Autorisation d'occupation temporaire (AOT)
La loi du 5 mai 2006 permet aux demandeurs de protection internationale et aux bénéficiaires de mesures de tolérance de travailler sous certaines conditions.
Une autorisation d’occupation temporaire sera accordée aux demandeurs de protection internationale, 9 mois après le dépôt de sa demande lorsque le ministre n’a pas encore statué sur celle-ci. Cette autorisation sera valable pour 6 mois renouvelable pour un seul employeur et une seule profession. Pour obtenir l’autorisation d’occupation temporaire, la personne doit s’inscrire auprès de l’Administration de l’Emploi (ADEM). L’employeur doit introduire la demande de l’AOT auprès de l’ADEM.
Accès à la formation
Les demandeurs de protection internationale ont accès aux cours dispensés par le service de la formation des adultes du Ministère de l’Education nationale et de la Formation professionnelle. Les demandeurs mineurs titulaires d’une attestation de demande de protection internationale ou de tolérance peuvent également entrés en apprentissage, en stage dans une entreprise. Les demandeurs majeurs n’y ont accès que 9 mois après le dépôt de leur demande de protection internationale.
L'ELOIGNEMENT, LA MESURE DE TOLERANCE
En principe, le demandeur d’asile débouté doit quitter le territoire. Cependant, en cas d’empêchement matériel temporaire à l’éloignement, il se verra attribuer une attestation de tolérance. Celle-ci lui donnera les droits similaires dans jouit une personne durant la procédure d’examen d’une demande d’asile. Le demandeur d’asile débouté pourra également bénéficier d’un sursis à l’éloignement pour des raisons médicales. Ce sursis est de 6 mois renouvelable sur une durée maximum de 2 années.Si la mesure de tolérance est prévue pour une durée limitée dans le temps (6 à 12 mois), dans le pratique, il arrive souvent que les personnes restent dans ce statut précaire durant plusieurs années.

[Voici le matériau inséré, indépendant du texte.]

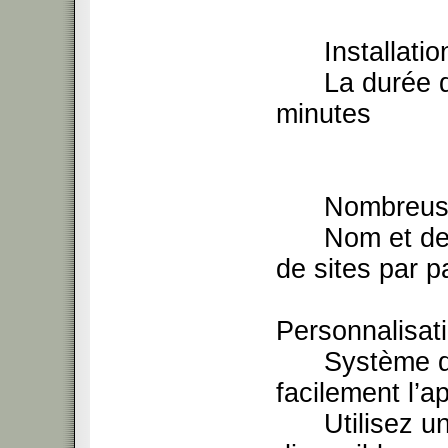
Installation 
La durée de l
minutes
Nombreuses o
Nom et descr
de sites par p
Personnalisat
Système de t
facilement l’
Utilisez un 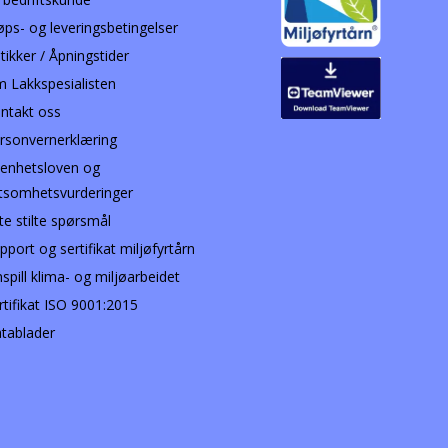
øps- og leveringsbetingelser
tikker / Åpningstider
 Lakkspesialisten
ntakt oss
rsonvernerklæring
enhetsloven og
tsomhetsvurderinger
te stilte spørsmål
pport og sertifikat miljøfyrtårn
nspill klima- og miljøarbeidet
rtifikat ISO 9001:2015
tablader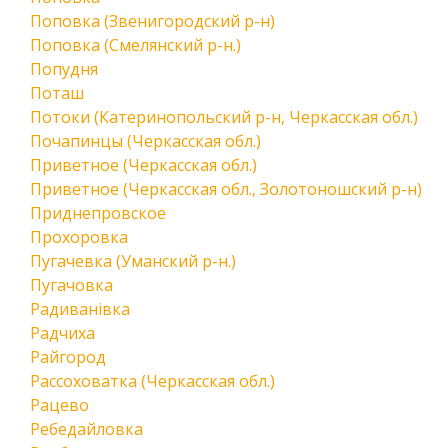
Поповка (Звенигородский р-н)
Поповка (Смелянский р-н.)
Попудня
Поташ
Потоки (Катеринопольский р-н, Черкасская обл.)
Почапинцы (Черкасская обл.)
Приветное (Черкасская обл.)
Приветное (Черкасская обл., Золотоношский р-н)
Приднепровское
Прохоровка
Пугачевка (Уманский р-н.)
Пугачовка
Радиванівка
Радчиха
Райгород
Рассоховатка (Черкасская обл.)
Рацево
Ребедайловка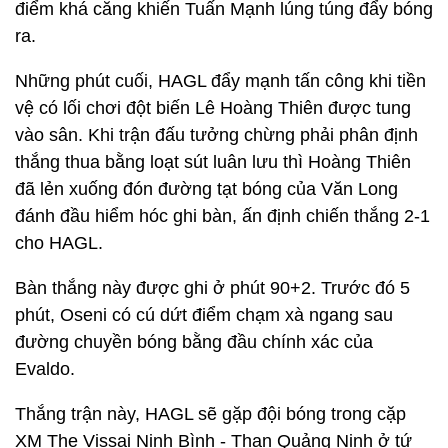
điểm khá căng khiến Tuấn Mạnh lúng túng đẩy bóng
ra.
Những phút cuối, HAGL đẩy mạnh tấn công khi tiền
vệ có lối chơi đột biến Lê Hoàng Thiên được tung
vào sân. Khi trận đấu tưởng chừng phải phân định
thắng thua bằng loạt sút luân lưu thì Hoàng Thiên
đã lẻn xuống đón đường tạt bóng của Văn Long
đánh đầu hiểm hóc ghi bàn, ấn định chiến thắng 2-1
cho HAGL.
Bàn thắng này được ghi ở phút 90+2. Trước đó 5
phút, Oseni có cú dứt điểm chạm xà ngang sau
đường chuyền bóng bằng đầu chính xác của
Evaldo.
Thắng trận này, HAGL sẽ gặp đội bóng trong cặp
XM The Vissai Ninh Bình - Than Quảng Ninh ở tứ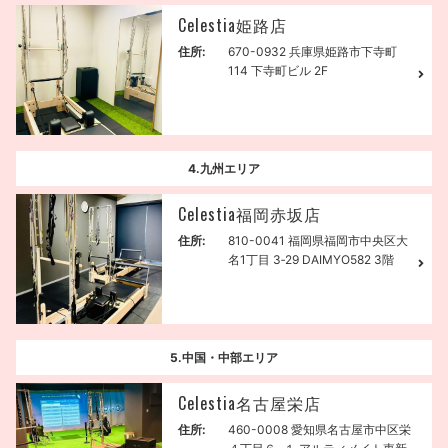
Celestia姫路店
住所:
670-0932 兵庫県姫路市下寺町
114 下寺町ビル 2F
4.九州エリア
Celestia福岡赤坂店
住所:
810-0041 福岡県福岡市中央区大
名1丁目 3‐29 DAIMYO582 3階
5.中国・中部エリア
Celestia名古屋栄店
住所:
460-0008 愛知県名古屋市中区栄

Il existe une convention entre le Gouvernement luxembourgeois et l’Organisation Internationale pour les Migrations (OIM) sur les retours volontaires et l’assistance. Cette convention propose aux demandeurs d’asile déboutés ainsi qu’aux personnes en séjour irrégulier une aide au retour ainsi qu’à la réinstallation dans le pays d’origine.
CENTRE DE RETENTION
Trois catégories de personnes peuvent être placées au centre de rétention : les personnes en séjour irrégulier, les demandeurs d’asile pour lesquels un autre Etat membre de l’Union européenne est responsable du traitement de la demande de protection internationale, les personnes « déboutées » du droit d’asile qui refusent le retour volontaire.